Big Data Research

Our lab's Big Data research is in close collaboration with many data scientists and computer scientists in order to understand how big data computational resources and computer vision advances can help problems in imaging sciences. The main research interests are: 1) development of predictive models using multi-dimensional, multi-modal imaging data for disease prognosis and progression, and therapy response, 2) development of direct corrective techniques for PET and SPECT reconstructions, and 3) development of a scalable, fast, and automated pipeline of image analysis incorporating machine learning techniques.

Many major efforts in this area are also being led by a physician-scientist, Jae Ho Sohn, MD, MS with students in computer science related disciplines. More details of the current and past projects being conducted by this group of investigators are found at: BDRad@GitHub.

Some Highlights of Our Research Projects

Mining multi-dimensional information in plain chest x-ray scans for future healthcare spending: We have developed a deep learning model that could predict future healthcare spending from plain chest radiographs. 

Selected publication(s): Sohn JH, et al. Prediction of future healthcare expenses of patients from chest radiographs using deep learning: a pilot study. Scientific Reports. 2022;12:8344.

 

Direct image-based joint attenuation and scatter correction in PET and SPECT: We are developing a novel method of correcting attenuation and scatter of reconstructed PET and SPECT images without other imaging data such as CT or MRI. 

Selected publication(s): Yang J, et al. Joint correction of attenuation and scatter in image space using deep convolutional neural networks for dedicated brain 18F-FDG PET. Physics in Medicine and Biology. 2019;64:075019. Yang J, et al. Direct attenuation correction using deep learning for cardiac SPECT: A feasibility study. Journal of Nuclear Medicine. 2021;62:1645-1652.

 

Radiomics and machine learning: We are developing machine learning-based analytics techniques using radiomic features from PET and MRI of cancer patients for studying disease prognosis and progression.
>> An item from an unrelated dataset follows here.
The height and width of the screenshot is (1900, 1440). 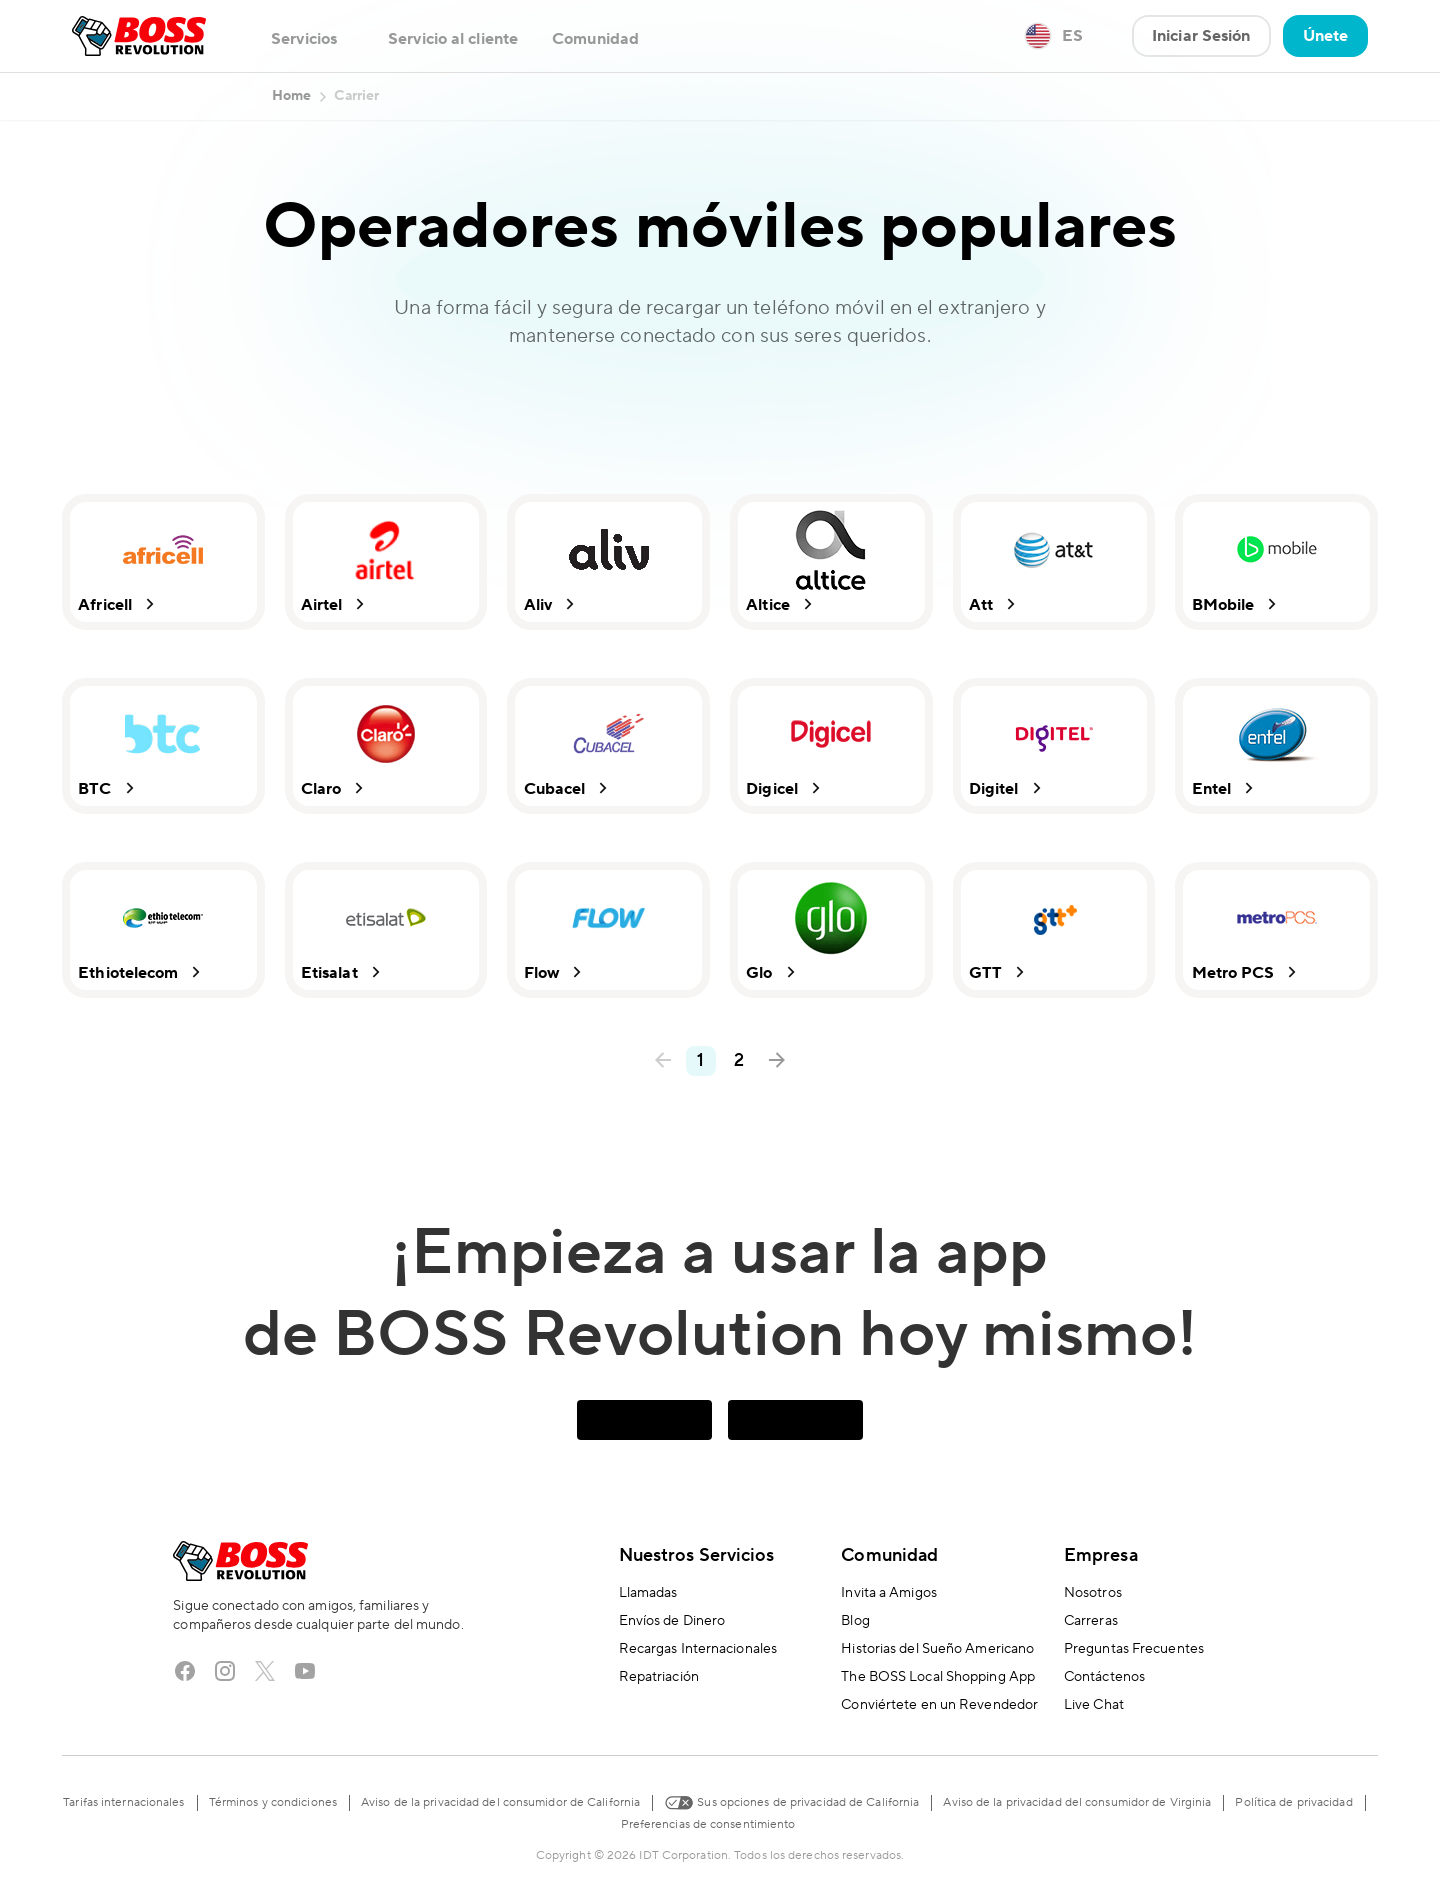 What do you see at coordinates (889, 1555) in the screenshot?
I see `Comunidad` at bounding box center [889, 1555].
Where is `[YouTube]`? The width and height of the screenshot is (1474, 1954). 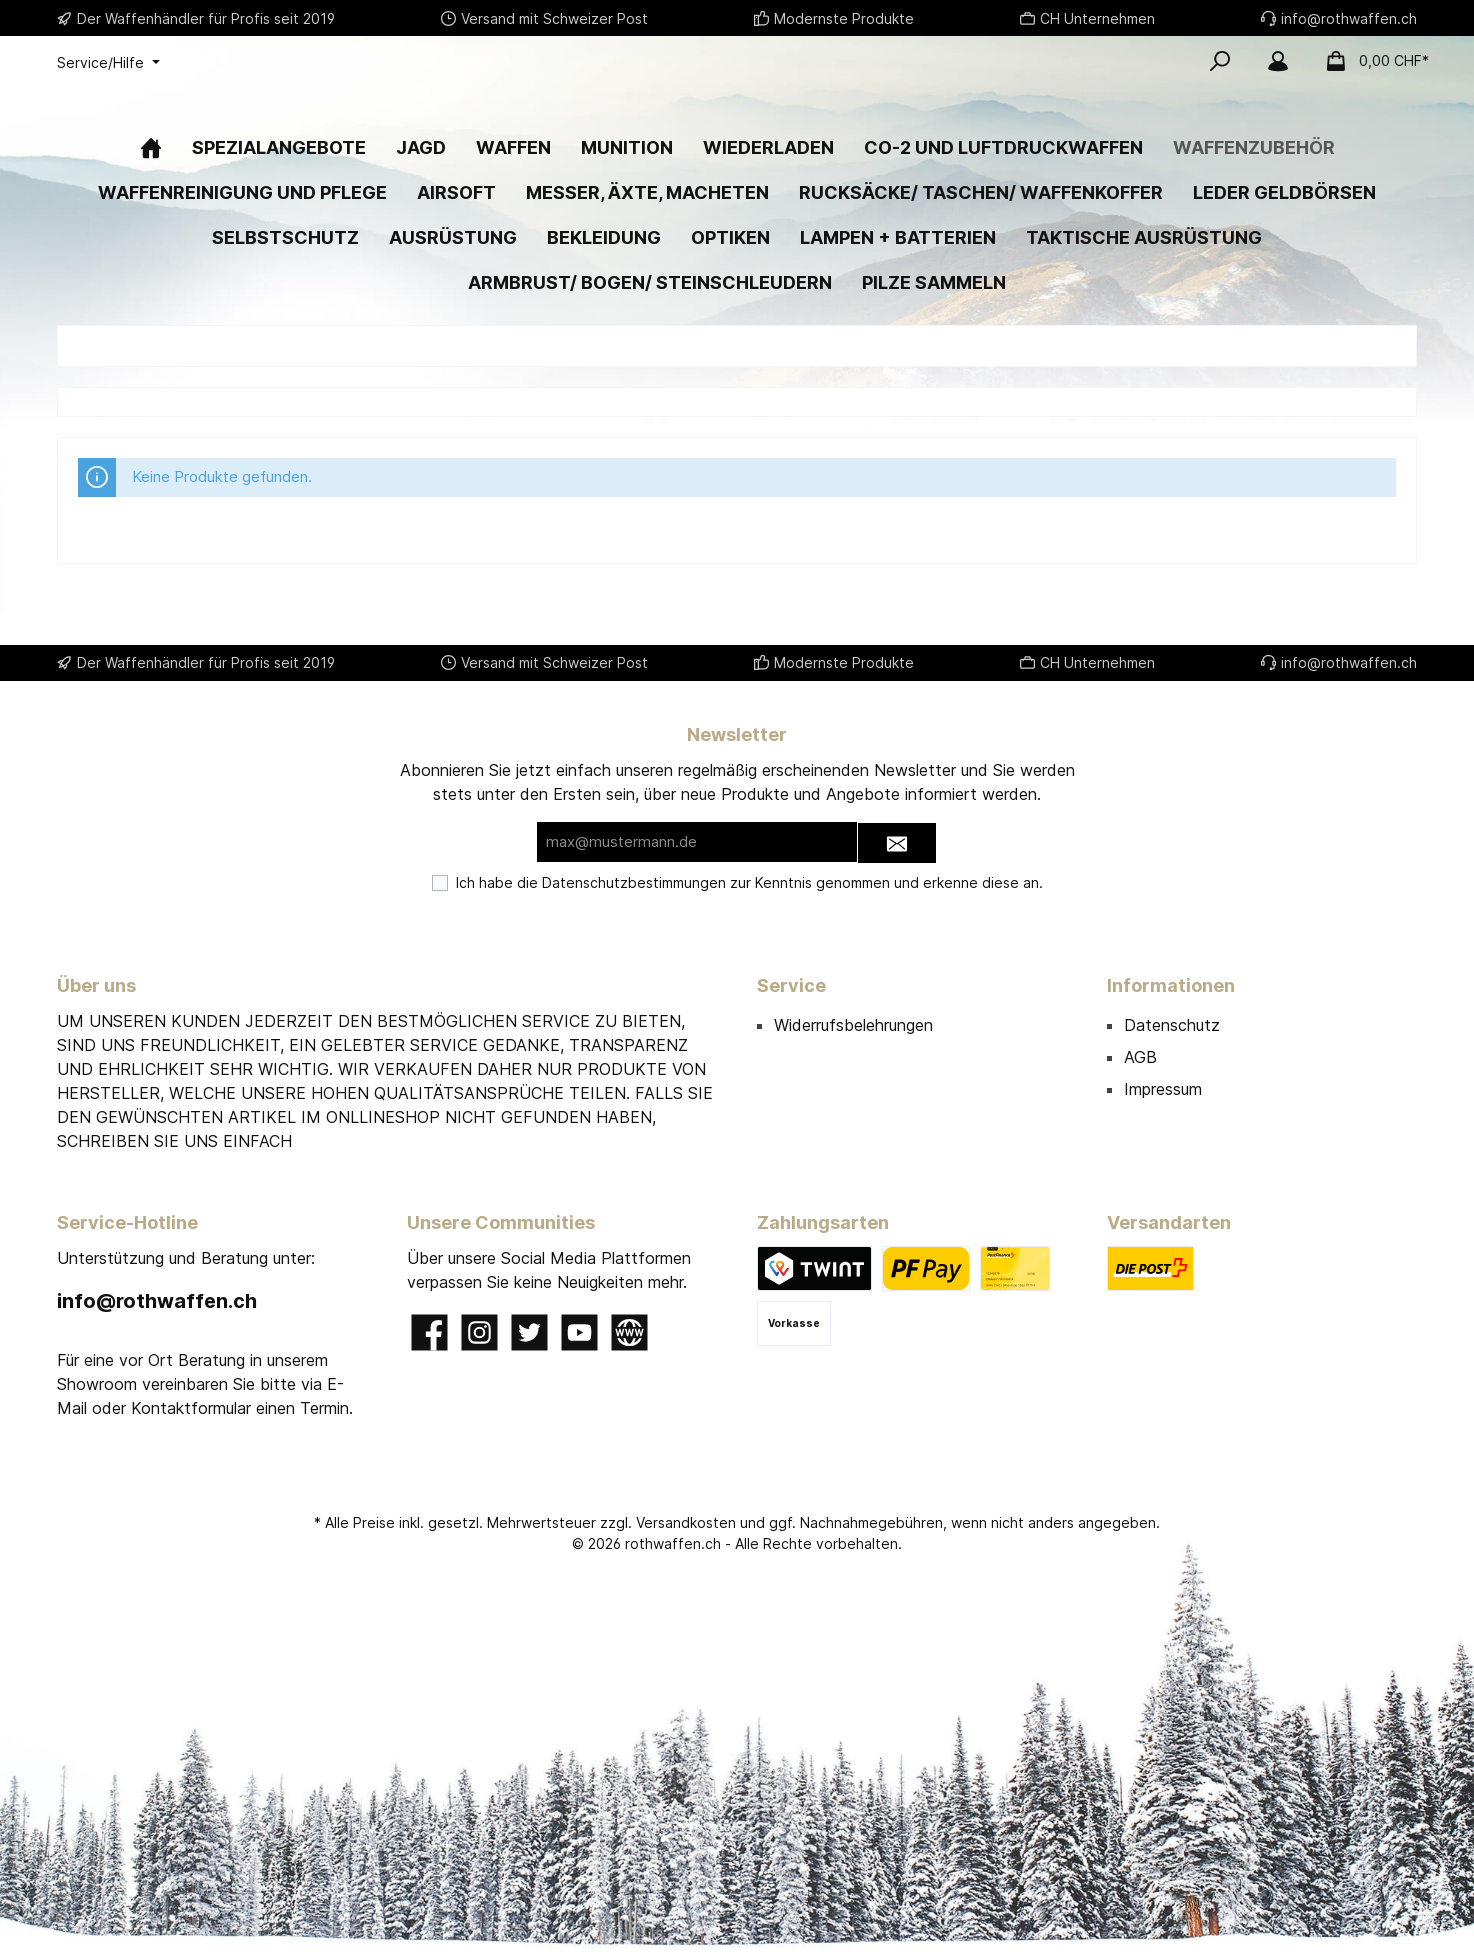 [YouTube] is located at coordinates (579, 1332).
Selected publication(s): Huang SY, et al. Exploration of multi-modal PET and MRI radiomic features for decoding breast cancer phenotypes and prognosis. npj Breast Cancer. 2018;4:24.

 

Deep learning of brain PET in Alzheimer's Disease prediction: Based on a large number of datasets available through ADNI (Alzheimer's Disease Neuroimaging Initiative), a deep learning model was developed, and was validated against local data for predicting final diagnoses of Alzheimer's Disease using brain FDG-PET data.

Funding support: tba
Selected publication(s): Ding Y, et al. A deep learning model to predict a diagnosis of Alzheimer disease by using 18F-FDG PET of the brain. Radiology. 2019;290:456-464.

Past Research Highlights

Image registration: Implementation of registration techniques for image analysis. The figure shown is to show how to create common templates of diffusion tensor MR images of hearts of spontaneoulsy hypertensive rats and Wistar Kyoto rats in subsequent voxel-based analysis.

Selected publication(s): Tran N, et al. Quantitative analysis of hypertrophic myocardium using diffusion tensor magnetic resonance imaging. J Med Imaging. 2016;3:046001.

High performance computing (HPC) in iterative image reconstruction: Implementation of modern HPC techniques such as GPU acceleration in ray tracing and Spark/GraphX for heavily parallelized computing on supercomputer nodes in iterative image reconstruction processes. 

Selected publication(s): Alhassen F, et al. Ultrafast multipinhole SPECT iterative reconstruction using high performance GPU and CUDA. Conference Record of 2011 IEEE nuclear science symposium.  2011:2558-2559. Pan H, et al. Sparse domain approaches in dynamic SPECT imaging with high-performance computing. Am J Nucl Med Mol Imaging. 2017;7:283-294. Lee JH, et al. Handling big data in medical imaging: Iterative reconstruction with large-scale automated parallel computation. Conference Record of 2014 IEEE nuclear science symposium. 2014:M05-01.